Algunas entidades públicas como el Reniec van en esa dirección, pero lamentablemente otras han venido avanzando en el sentido opuesto y no solo por la actitud del personal a cargo sino por la vocación controlista que caracteriza a algunos legisladores y altos funcionarios. El reglamento de tránsito de junio de este año, que obliga a muchas horas de capacitación en mecánica y primeros auxilios para sacar o renovar una licencia de conducir simple, es un buen ejemplo de esta actitud contraria a la tendencia a la simplificación que demanda hoy la ciudadanía.
El desconocimiento del funcionario sobre quién es su cliente incluye la confusión entre el cliente final y los grupos de interés. El Ministerio de Trabajo, por ejemplo, debe actuar pensando en todos los integrantes de la PEA, sin embargo, tradicionalmente ha prestado mucha más atención a la población sindicalizada, cuyos intereses pueden ser a veces opuestos a los de las grandes mayorías que trabajan en pequeñas empresas.
Una justificación que se suele escuchar es que es difícil saber lo que quieren las grandes mayorías porque están desorganizadas. Es una justificación tan pobre como si una empresa de consumo masivo dijese que no puede preguntar a sus consumidores cómo mejorar sus productos porque estos no están organizados. La investigación de mercados tiene décadas ayudando a las empresas a tomar mejores decisiones con estudios entre muestras representativas de los distintos tipos de consumidores.

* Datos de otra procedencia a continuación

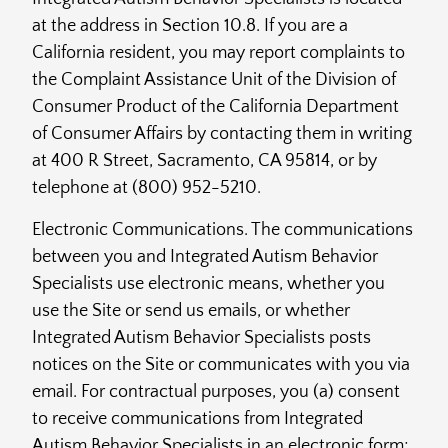
at the address in Section 10.8. If you are a
California resident, you may report complaints to
the Complaint Assistance Unit of the Division of
Consumer Product of the California Department
of Consumer Affairs by contacting them in writing
at 400 R Street, Sacramento, CA 95814, or by
telephone at (800) 952-5210.
Electronic Communications. The communications
between you and Integrated Autism Behavior
Specialists use electronic means, whether you
use the Site or send us emails, or whether
Integrated Autism Behavior Specialists posts
notices on the Site or communicates with you via
email. For contractual purposes, you (a) consent
to receive communications from Integrated
Autism Behavior Specialists in an electronic form;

Por mi actividad profesional sé que a algunas autoridades les interesa conocer la aprobación a su gestión entre los distintos públicos que atienden y los motivos de desaprobación para actuar sobre ellos, pero muy pocas entidades públicas miden la satisfacción con los servicios que brindan, para mejorar el servicio; y es aun más infrecuente que se recurra a la investigación social para entender las necesidades y actitudes de la ciudadanía de manera de formular mejores políticas públicas y poder luego comunicarlas eficazmente.
La tendencia moderna en la gestión pública es a la toma de decisiones basada en evidencias, en contraposición a la tradicional toma de decisiones basada en presión política. La manera tradicional de legislar y reglamentar no es necesariamente negativa pero sí insuficiente. Sería como lanzar una nueva variedad de jugos o de galletas porque le gustan a los dueños o gerentes de la empresa fabricante. Lo que hace cualquier empresa moderna es testear ese nuevo producto con consumidores potenciales. Lo mismo debe hacer el Estado: consultar directamente a los beneficiarios potenciales y no limitarse a conversar con grupos interesados.
Consultar a los ciudadanos no garantiza el apoyo a una medida –como tampoco garantiza la viabilidad de un producto un estudio de mercado–, pero sí aumenta su probabilidad de éxito. ¿La tristemente célebre ‘ley pulpín’ habría tenido que ser estrepitosamente derogada hace un par de años si se hubiese investigado el concepto con los distintos tipos de jóvenes que pretendía favorecer y si se hubiese afinado luego la norma y la comunicación? No lo sabemos con certeza, pero sí sabemos que el método político tradicional de concertarlo con la oposición en el Congreso fue claramente insuficiente. La ciudadanía demanda ser escuchada directamente.